An Open-Label Clinical Study to Evaluate the Efficacy of a Face Cream and Eye Cream

Revision Skincare

Status

Completed

Conditions

Fine Lines

Photoaging

Wrinkle

Treatments

Other: Gentle Cleansing Lotion, Revision Skincare

Other: Aveeno Face Milk SPF 40+

Study type

Interventional

Funder types

Industry

Identifiers

NCT04911374

C20-D134

Details and patient eligibility

About

This single-center clinical trial is being conducted to assess the efficacy and tolerability of an anti-aging eye cream and face moisturizer when used over the course of 12 weeks twice-daily by women, 35-65 years, with mild to moderate droopy eyelids, moderate crow's feet wrinkles, and moderate global facial photodamage.

Full description

This was an institutional review board (IRB)-approved study. Female subjects, 35-65 years of age, Fitzpatrick skin type I-VI, with mild to moderate droopy eyelids, moderate crow's feet wrinkles, and moderate global photodamage were recruited. Subjects applied a multi-ingredient anti-aging face moisturizer and eye twice-daily for 12 weeks. Subjects were provided with a gentle cleansing lotion and a sunscreen SPF 40+ to be utilized during the course of the study.

Clinical grading of efficacy and tolerability parameters, VISIA-CR imaging, raking light VISIA analysis, skin pH, Tewameter, and pinch recoil measurements were performed at baseline, weeks 4, 8, and 12. Optical coherence tomography (OCT) imaging was performed at baseline and week 12.

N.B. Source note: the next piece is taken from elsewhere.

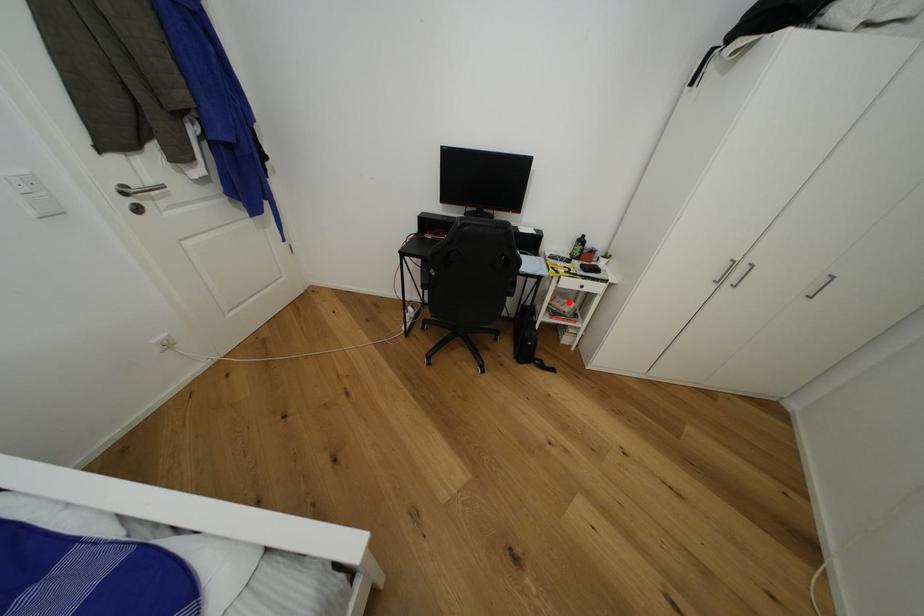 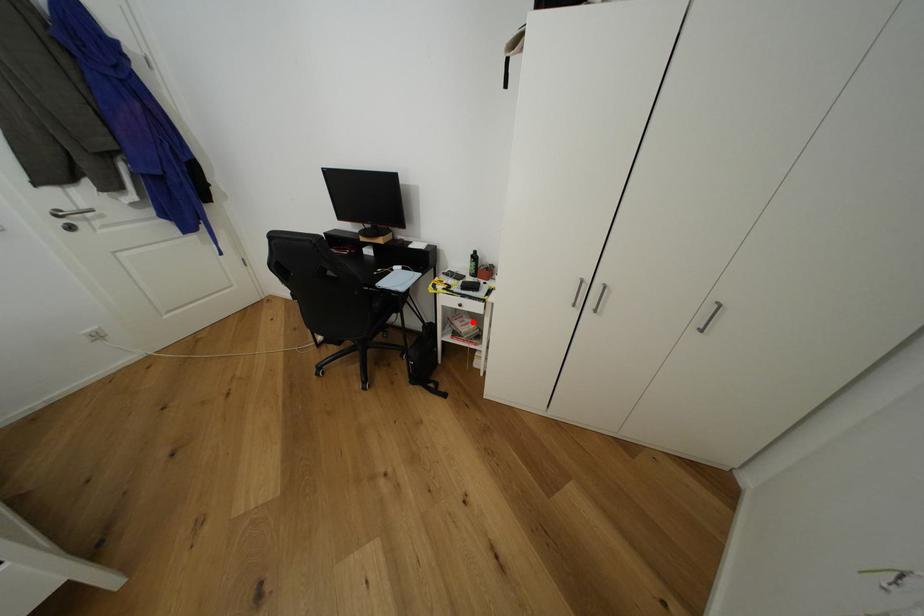 I am providing you with two images of the same scene from different viewpoints. A red point is marked on the first image and another point is marked on the second image. Does the point marked in image1 correspond to the same location as the one in image2?

Yes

A total of 42 subjects completed the study.

Enrollment

45 patients

Sex

Female

Ages

35 to 65 years old

Volunteers

Accepts Healthy Volunteers

Inclusion criteria

Women between the ages of 35 and 65 years
Women with Fitzpatrick skin type I-VI
Subjects must have mild to droopy eyelids, moderate crow's feet wrinkles, and moderate photodamage
Subjects must have no known medical conditions that, in the investigator's opinion, may interfere with study participation.
Subjects must be willing to provide verbal understanding and written informed consent.

Exclusion criteria

Subjects which had a health condition and/or pre-existent dormant dermatological disease on the face
Subjects that had any invasive or non-invasive skin treatments, or invasive medical procedures three months prior to the study
Subjects that are unwilling to comply with the protocol
Female subjects who are pregnant, breast feeding, or planning a pregnancy.
Subjects who have any dermatological disorder, which in the investigator's opinion, may interfere with the accurate evaluation of the subject's skin, including rosacea, acne, and excessively oily or dry skin.
Subjects who have demonstrated a previous hypersensitivity reaction to any of the ingredients of the study products.
Subjects use of any medications that are known to potentially cause changes in the facial skin as determined by the Investigator.
Subjects who spend excessive time out in the sun.